##### Data to process
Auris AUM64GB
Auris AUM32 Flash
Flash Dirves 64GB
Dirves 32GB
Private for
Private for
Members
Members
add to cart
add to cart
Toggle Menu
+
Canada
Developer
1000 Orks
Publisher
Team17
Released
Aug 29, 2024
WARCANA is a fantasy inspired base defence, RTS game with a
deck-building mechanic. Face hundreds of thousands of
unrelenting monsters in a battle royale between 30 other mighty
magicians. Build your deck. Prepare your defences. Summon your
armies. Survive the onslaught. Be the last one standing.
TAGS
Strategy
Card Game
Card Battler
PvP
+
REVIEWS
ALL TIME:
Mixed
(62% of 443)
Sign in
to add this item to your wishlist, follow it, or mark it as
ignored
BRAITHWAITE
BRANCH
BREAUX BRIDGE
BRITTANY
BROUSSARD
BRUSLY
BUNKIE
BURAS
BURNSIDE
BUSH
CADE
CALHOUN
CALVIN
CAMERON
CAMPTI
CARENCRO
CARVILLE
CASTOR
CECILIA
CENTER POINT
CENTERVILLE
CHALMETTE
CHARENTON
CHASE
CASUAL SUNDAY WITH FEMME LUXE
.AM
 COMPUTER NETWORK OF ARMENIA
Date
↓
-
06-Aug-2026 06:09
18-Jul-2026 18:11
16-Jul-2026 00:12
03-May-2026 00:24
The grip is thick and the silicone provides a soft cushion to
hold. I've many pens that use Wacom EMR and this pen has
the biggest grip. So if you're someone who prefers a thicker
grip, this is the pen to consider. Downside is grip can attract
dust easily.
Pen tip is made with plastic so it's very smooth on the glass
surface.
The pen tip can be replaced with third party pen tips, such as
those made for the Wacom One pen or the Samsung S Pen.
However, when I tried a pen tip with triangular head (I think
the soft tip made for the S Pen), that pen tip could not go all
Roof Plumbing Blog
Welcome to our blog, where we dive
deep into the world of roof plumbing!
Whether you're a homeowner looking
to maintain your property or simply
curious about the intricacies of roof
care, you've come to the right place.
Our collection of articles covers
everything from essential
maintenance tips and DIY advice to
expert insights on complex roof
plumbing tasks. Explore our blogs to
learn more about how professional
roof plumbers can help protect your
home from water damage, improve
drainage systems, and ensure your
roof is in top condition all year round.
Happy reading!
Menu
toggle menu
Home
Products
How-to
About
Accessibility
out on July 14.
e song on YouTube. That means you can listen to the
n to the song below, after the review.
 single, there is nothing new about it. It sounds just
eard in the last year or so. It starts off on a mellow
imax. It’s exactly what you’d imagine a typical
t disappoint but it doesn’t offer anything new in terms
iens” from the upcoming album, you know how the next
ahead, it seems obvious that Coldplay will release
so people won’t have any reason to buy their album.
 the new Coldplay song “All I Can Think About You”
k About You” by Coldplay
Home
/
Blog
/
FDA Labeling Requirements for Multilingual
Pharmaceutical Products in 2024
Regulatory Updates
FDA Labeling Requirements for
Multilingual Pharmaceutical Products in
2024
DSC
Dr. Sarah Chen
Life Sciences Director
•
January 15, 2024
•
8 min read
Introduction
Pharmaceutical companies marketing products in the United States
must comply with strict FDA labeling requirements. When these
##########
### Task directions:
Your task is to reproduce all of the records exactly.

### Answer for the task:
Auris AUM64GB
Auris AUM32 Flash
Flash Dirves 64GB
Dirves 32GB
Private for
Private for
Members
Members
add to cart
add to cart
Toggle Menu
+
Canada
Developer
1000 Orks
Publisher
Team17
Released
Aug 29, 2024
WARCANA is a fantasy inspired base defence, RTS game with a
deck-building mechanic. Face hundreds of thousands of
unrelenting monsters in a battle royale between 30 other mighty
magicians. Build your deck. Prepare your defences. Summon your
armies. Survive the onslaught. Be the last one standing.
TAGS
Strategy
Card Game
Card Battler
PvP
+
REVIEWS
ALL TIME:
Mixed
(62% of 443)
Sign in
to add this item to your wishlist, follow it, or mark it as
ignored
BRAITHWAITE
BRANCH
BREAUX BRIDGE
BRITTANY
BROUSSARD
BRUSLY
BUNKIE
BURAS
BURNSIDE
BUSH
CADE
CALHOUN
CALVIN
CAMERON
CAMPTI
CARENCRO
CARVILLE
CASTOR
CECILIA
CENTER POINT
CENTERVILLE
CHALMETTE
CHARENTON
CHASE
CASUAL SUNDAY WITH FEMME LUXE
.AM
 COMPUTER NETWORK OF ARMENIA
Date
↓
-
06-Aug-2026 06:09
18-Jul-2026 18:11
16-Jul-2026 00:12
03-May-2026 00:24
The grip is thick and the silicone provides a soft cushion to
hold. I've many pens that use Wacom EMR and this pen has
the biggest grip. So if you're someone who prefers a thicker
grip, this is the pen to consider. Downside is grip can attract
dust easily.
Pen tip is made with plastic so it's very smooth on the glass
surface.
The pen tip can be replaced with third party pen tips, such as
those made for the Wacom One pen or the Samsung S Pen.
However, when I tried a pen tip with triangular head (I think
the soft tip made for the S Pen), that pen tip could not go all
Roof Plumbing Blog
Welcome to our blog, where we dive
deep into the world of roof plumbing!
Whether you're a homeowner looking
to maintain your property or simply
curious about the intricacies of roof
care, you've come to the right place.
Our collection of articles covers
everything from essential
maintenance tips and DIY advice to
expert insights on complex roof
plumbing tasks. Explore our blogs to
learn more about how professional
roof plumbers can help protect your
home from water damage, improve
drainage systems, and ensure your
roof is in top condition all year round.
Happy reading!
Menu
toggle menu
Home
Products
How-to
About
Accessibility
out on July 14.
e song on YouTube. That means you can listen to the
n to the song below, after the review.
 single, there is nothing new about it. It sounds just
eard in the last year or so. It starts off on a mellow
imax. It’s exactly what you’d imagine a typical
t disappoint but it doesn’t offer anything new in terms
iens” from the upcoming album, you know how the next
ahead, it seems obvious that Coldplay will release
so people won’t have any reason to buy their album.
 the new Coldplay song “All I Can Think About You”
k About You” by Coldplay
Home
/
Blog
/
FDA Labeling Requirements for Multilingual
Pharmaceutical Products in 2024
Regulatory Updates
FDA Labeling Requirements for
Multilingual Pharmaceutical Products in
2024
DSC
Dr. Sarah Chen
Life Sciences Director
•
January 15, 2024
•
8 min read
Introduction
Pharmaceutical companies marketing products in the United States
must comply with strict FDA labeling requirements. When these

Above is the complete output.